There has always been a tension in the datacenter between ever-advancing technology and the practical economic gravity of the company balance sheet.

All things being equal, some IT decision makers would be happy for servers to be used until they fail in the field, extending their useful life well beyond their economic life. Technologists, who are always eager to get the shiniest new gear to provide the best platform on which to run the company’s hundreds to thousands of applications and their databases and file systems, would probably prefer to be on a two year cadence that matches the server upgrade cycle at their OEM suppliers.

The correct cadence is somewhere in the middle. And in the past year and a half, with so much of the focus in the datacenter being on accelerated computing and generative AI, less attention has been paid to the much larger fleet of iron that is actually running the businesses of the world. Several million servers across enterprises of all sizes and industries are looking a little bit rusty, and there are several million more that need to be replaced for economic as well as technical reasons.

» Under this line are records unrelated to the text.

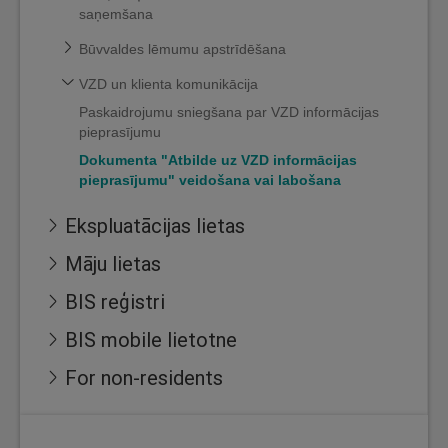
saņemšana
Būvvaldes lēmumu apstrīdēšana
VZD un klienta komunikācija
Paskaidrojumu sniegšana par VZD informācijas
pieprasījumu
Dokumenta "Atbilde uz VZD informācijas
pieprasījumu" veidošana vai labošana
Ekspluatācijas lietas
Māju lietas
BIS reģistri
BIS mobile lietotne
For non-residents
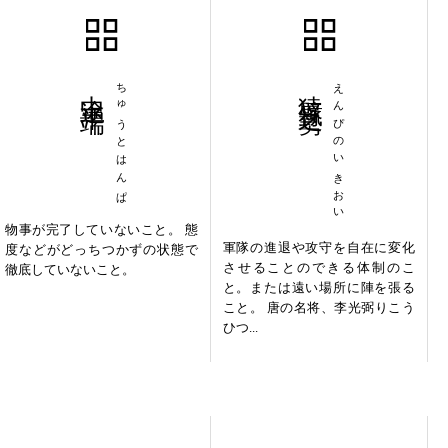
中途半端
ちゅうとはんぱ
猿臂之勢
えんぴのいきおい
物事が完了していないこと。 態
軍隊の進退や攻守を自在に変化
度などがどっちつかずの状態で
させることのできる体制のこ
徹底していないこと。
と。または遠い場所に陣を張る
こと。 唐の名将、李光弼りこう
ひつ...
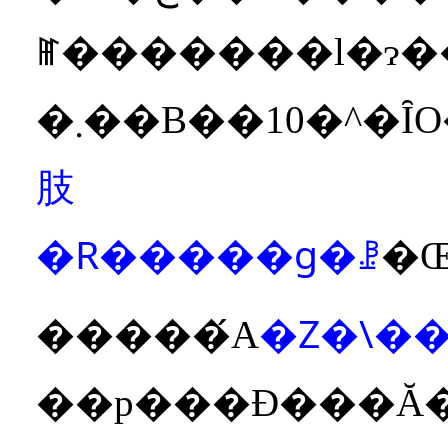
ꂵ�������l�ɂ
�܂��B��10�^�Ȋ
肢
�R�����g�ꗗ
�
�Z�\�
�����́A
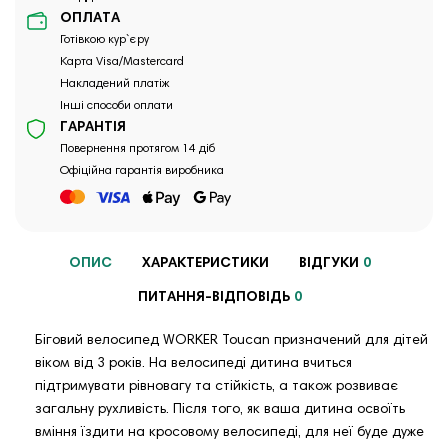
ОПЛАТА
Готівкою кур`єру
Карта Visa/Mastercard
Накладений платіж
Інші способи оплати
ГАРАНТІЯ
Повернення протягом 14 діб
Офіційна гарантія виробника
ОПИС
ХАРАКТЕРИСТИКИ
ВІДГУКИ
0
ПИТАННЯ-ВІДПОВІДЬ
0
Біговий велосипед WORKER Toucan призначений для дітей
віком від 3 років. На велосипеді дитина вчиться
підтримувати рівновагу та стійкість, а також розвиває
загальну рухливість. Після того, як ваша дитина освоїть
вміння їздити на кросовому велосипеді, для неї буде дуже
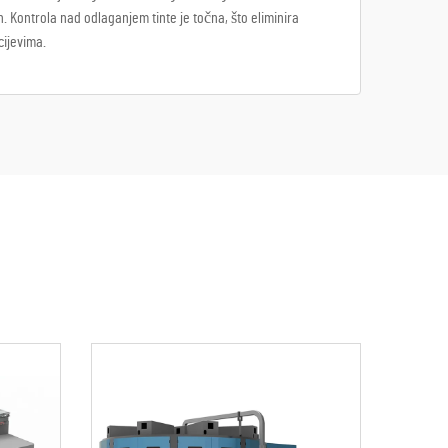
. Kontrola nad odlaganjem tinte je točna, što eliminira
cijevima.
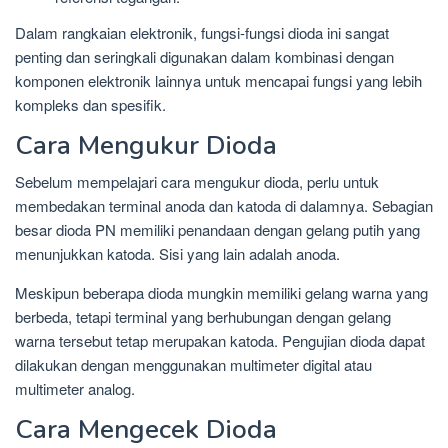
Dalam rangkaian elektronik, fungsi-fungsi dioda ini sangat
penting dan seringkali digunakan dalam kombinasi dengan
komponen elektronik lainnya untuk mencapai fungsi yang lebih
kompleks dan spesifik.
Cara Mengukur Dioda
Sebelum mempelajari cara mengukur dioda, perlu untuk
membedakan terminal anoda dan katoda di dalamnya. Sebagian
besar dioda PN memiliki penandaan dengan gelang putih yang
menunjukkan katoda. Sisi yang lain adalah anoda.
Meskipun beberapa dioda mungkin memiliki gelang warna yang
berbeda, tetapi terminal yang berhubungan dengan gelang
warna tersebut tetap merupakan katoda. Pengujian dioda dapat
dilakukan dengan menggunakan multimeter digital atau
multimeter analog.
Cara Mengecek Dioda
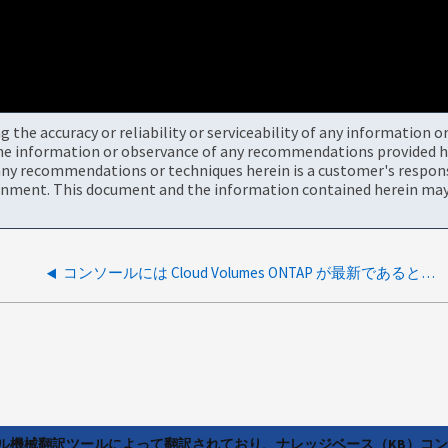
the accuracy or reliability or serviceability of any information 
the information or observance of any recommendations provided he
ny recommendations or techniques herein is a customer's responsi
onment. This document and the information contained herein may 
コンソールには Cloud Volumes ONTAP が最新であると表示されますが、古いバージョンなのでアップグレードが必要です
ラル機械翻訳ツールによって翻訳されており、ナレッジベース（KB）コ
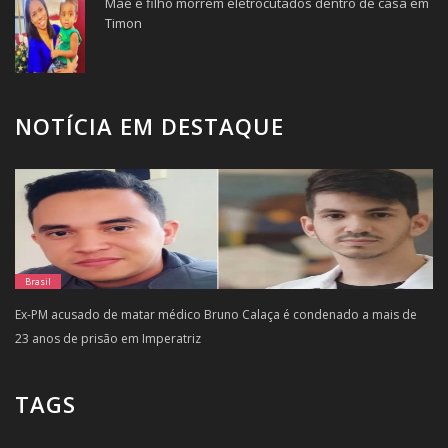
Mãe e filho morrem eletrocutados dentro de casa em
Timon
NOTÍCIA EM DESTAQUE
Brasil
Ex-PM acusado de matar médico Bruno Calaça é condenado a mais de
23 anos de prisão em Imperatriz
TAGS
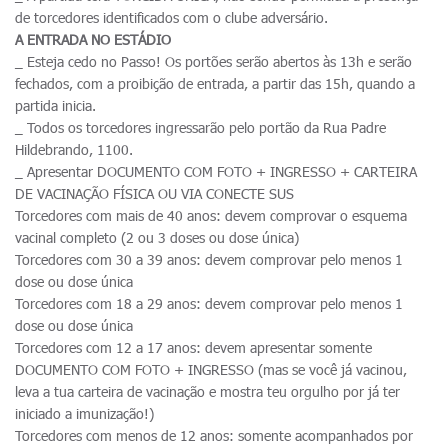
de torcedores identificados com o clube adversário.
A ENTRADA NO ESTÁDIO
_ Esteja cedo no Passo! Os portões serão abertos às 13h e serão
fechados, com a proibição de entrada, a partir das 15h, quando a
partida inicia.
_ Todos os torcedores ingressarão pelo portão da Rua Padre
Hildebrando, 1100.
_ Apresentar DOCUMENTO COM FOTO + INGRESSO + CARTEIRA
DE VACINAÇÃO FÍSICA OU VIA CONECTE SUS
Torcedores com mais de 40 anos: devem comprovar o esquema
vacinal completo (2 ou 3 doses ou dose única)
Torcedores com 30 a 39 anos: devem comprovar pelo menos 1
dose ou dose única
Torcedores com 18 a 29 anos: devem comprovar pelo menos 1
dose ou dose única
Torcedores com 12 a 17 anos: devem apresentar somente
DOCUMENTO COM FOTO + INGRESSO (mas se você já vacinou,
leva a tua carteira de vacinação e mostra teu orgulho por já ter
iniciado a imunização!)
Torcedores com menos de 12 anos: somente acompanhados por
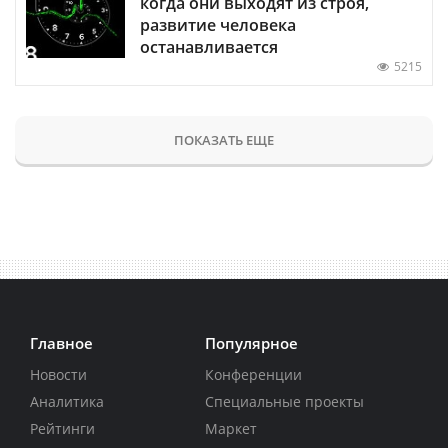
когда они выходят из строя,
развитие человека
останавливается
5215
ПОКАЗАТЬ ЕЩЕ
Главное
Популярное
Новости
Конференции
Аналитика
Специальные проекты
Рейтинги
Маркет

To take the pulse of the state of datacenter hardware and to try to figure out what the appropriate strategies are for modernizing those core infrastructure systems, we sat down with Robert Hormuth, who is in charge of architecture and strategy for the Data Center Solutions Group at AMD. Like us, Hormuth believes that we are at the cusp of a big upgrade cycle in the datacenter – and that this time, it has nothing at all to do with AI, but rather getting the oldest portions of the server fleet replaced with much more powerful servers – machinery that is much more energy efficient relative to the work it can do.

The server consolidation ratios that you can get today by moving to new iron are pretty big, as AMD pointed out in this chart:

Generally, if you compare 4th Gen AMD EPYC CPU-powered servers to even older servers using Intel “Cascade Lake” Xeon 8200s and “Skylake” Xeon 8100s, the server compression ratios can get even higher and the power consumption and TCO gaps can also get even larger. And in Europe, where electricity can be two or three times as expensive as in the United States, it is not hard to get math that shows replacing these older vintage systems will result in the TCO savings actually paying for the new machinery.